Spatio-temporal relationship of short-term renewable energy forecast errors

Climate-neutral societies rely on large-scale renewable energy expansion. With increasing renewable energy capacities, the impact of renewable energy forecasts errors on energy systems magnifies which strengthens the need to better understand and describe them. Renewable energy forecast errors are particularly interesting when studied in their spatiotemporal domain: Uncorrelated or even negatively correlated forecast errors can get smoothed out reducing the regional impact of forecast errors whereas correlated renewable energy forecast errors can result into largescale deviations between plannable and dispatchable renewable energy which can affect the entire energy system. Despite its importance, an analysis of the spatio-temporal characteristics of short-term renewable energy forecast errors is still lacking.
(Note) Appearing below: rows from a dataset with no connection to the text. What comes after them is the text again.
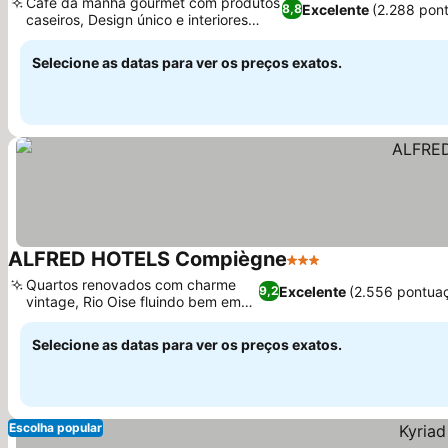
Café da manhã gourmet com produtos
Excelente
(2.288 pon
8,8
caseiros, Design único e interiores
coloridos
Selecione as datas para ver os preços exatos.
ALFRED HOTELS Compiègne
3 Estrelas
Quartos renovados com charme
Excelente
(2.556 pontua
9,2
vintage, Rio Oise fluindo bem em
frente
Selecione as datas para ver os preços exatos.
Escolha popular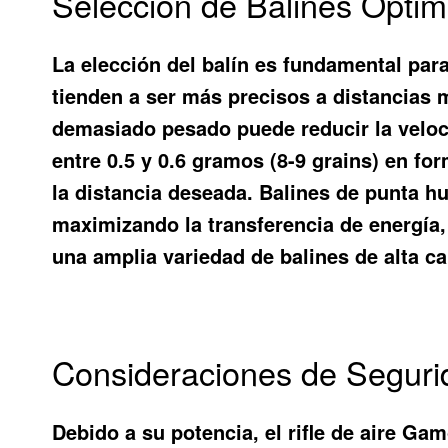
Selección de Balines Ópt
La elección del balín es fundamental par
tienden a ser más precisos a distancias 
demasiado pesado puede reducir la veloci
entre 0.5 y 0.6 gramos (8-9 grains) en f
la distancia deseada. Balines de punta h
maximizando la transferencia de energía,
una amplia variedad de balines de alta 
Consideraciones de Seguri
Debido a su potencia, el rifle de aire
This study aims to close this gap by studying the spatio-temporal characteristics of short-term (1 to 3 days forecast lead time) renewable energy NWP (ECMWF IFS HRES) forecast errors in Europe. The spatio-temporal relationship is described by deriving characteristic correlation lengths for each site whereas the effect of smoothing is calculated through the analysis of spatially convoluted forecast errors. We show that solar and wind energy forecast errors have fundamentally different behavior subject to site characteristics and forecast lead times. Furthermore, we identify regions which are prone to forecast smoothing or accumulation. Lastly, we illustrate that accumulated forecast errors for actual renewable sites in Europe are uncorrelated over large distances, yet forecast error clusters can be identified for wind and solar energy. This is particularly crucial for the case of planned wind offshore farms as we show for the EU wind offshore expansion plans until 2030.